There are good reasons why BTL consistently outperforms the wider mortgage market’s credit profile. The bulk of holdings in the private rented sector is held by professional landlords with substantial portfolios. Average gearing across these portfolios is less than 40 per cent, so rental income covers mortgage payments very comfortably.

These investors are financially sophisticated, with a cross-section of other investments (equities, bonds, cash savings as well as property) and often have a ‘day job’ too. That means they can, if need be, cover any temporary shortfalls on one particular property from another source of income.

Furthermore, in the event that a landlord encounters some financial pressure, they will generally sell the property voluntarily rather than wait for the lender to foreclose. However, most landlords are in BTL for the long term, with the average holding being 16 years, and have proven to be fully prepared to ride out any fluctuations in the market.

Buoyed by demand

The BTL market is also being buoyed by soaring levels of rental demand. The Royal Institution of Chartered Surveyors (RICS) recently reported that rents are growing at record levels, with surveyors noting a surge in demand. RICS’ data was supported by the Association of Residential Letting Agents, whose quarterly survey showed that tenant demand outstripped supply in all areas of the rental market.

In the current housing market, this makes perfect sense. First-time buyers are deferring house purchase, while those actually in the process of buying a property are questioning whether it is the correct decision for the present. In addition, you have the people who are deciding to sell their property at what they believe is the top of the housing market, banking the profits and renting.

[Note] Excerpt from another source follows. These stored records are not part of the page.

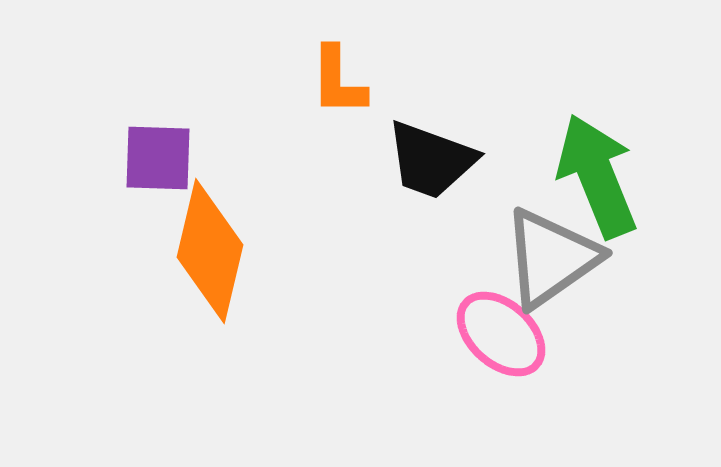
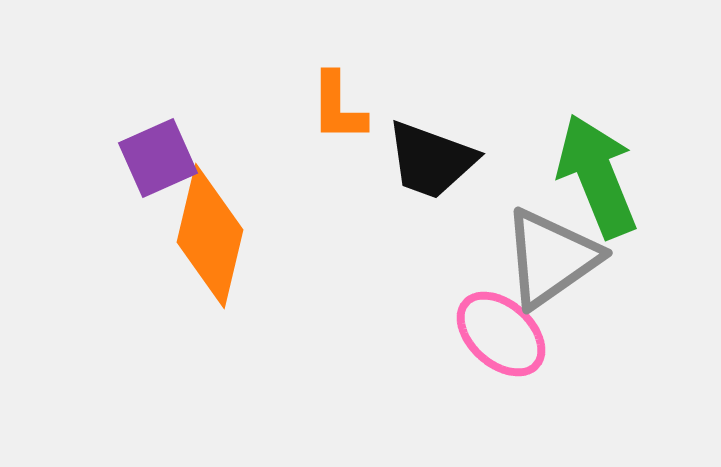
orange L-shape: moved 26 px down
purple square: rotated 26 degrees counterclockwise
orange diamond: moved 15 px up
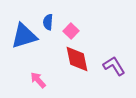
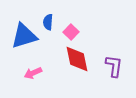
pink square: moved 1 px down
purple L-shape: rotated 40 degrees clockwise
pink arrow: moved 5 px left, 7 px up; rotated 72 degrees counterclockwise
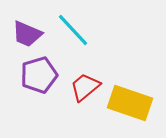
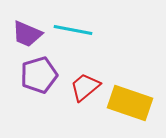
cyan line: rotated 36 degrees counterclockwise
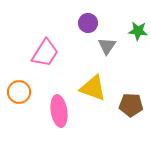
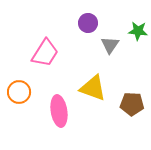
gray triangle: moved 3 px right, 1 px up
brown pentagon: moved 1 px right, 1 px up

When you add these groups into the already highly competitive rental market, competing with first-jobbers, students and immigrants, it’s easy to see that there is a solid platform for rental income in the residential market. As the impact of this year’s interest rate rises continues to filter through to consumers’ pockets, we should see that demand for rented property grow even further.

Characteristics

In the final analysis, it must be remembered that BTL has counter-cyclical characteristics, meaning that when prospective home buyers step back from purchasing, investors step forward to acquire properties at good value prices that can be rented to those same people who would, in other circumstances, have purchased.

Tellingly, the period when the private rented sector saw the strongest growth was not, as some people might guess, the past five years or so, but rather than early part of the 1990s, coinciding with the housing market crash precipitated by sky-high interest rates and a loss of confidence. People could not or chose not to buy, and needed a roof over their heads – so they rented.

Today, none of the contributory factors of that crash are present, but we are seeing a slowdown in the market. Like in the last market blip in 2004, investors are stepping up and investing, confident in the knowledge that tenant demand will continue unabated on the back of growing household numbers, prompted by changing demographics, inward migration, growth in the student population as well as the deferral of first-time purchase.

In a housing market that has seen soaring prices across the country, a slowdown could provide some welcome relief for the BTL landlord, enabling yields to edge up and slackening the pricing pressure when adding new property to a portfolio.

With these dynamics, BTL looks set to continue to outperform the credit quality of the wider mortgage market.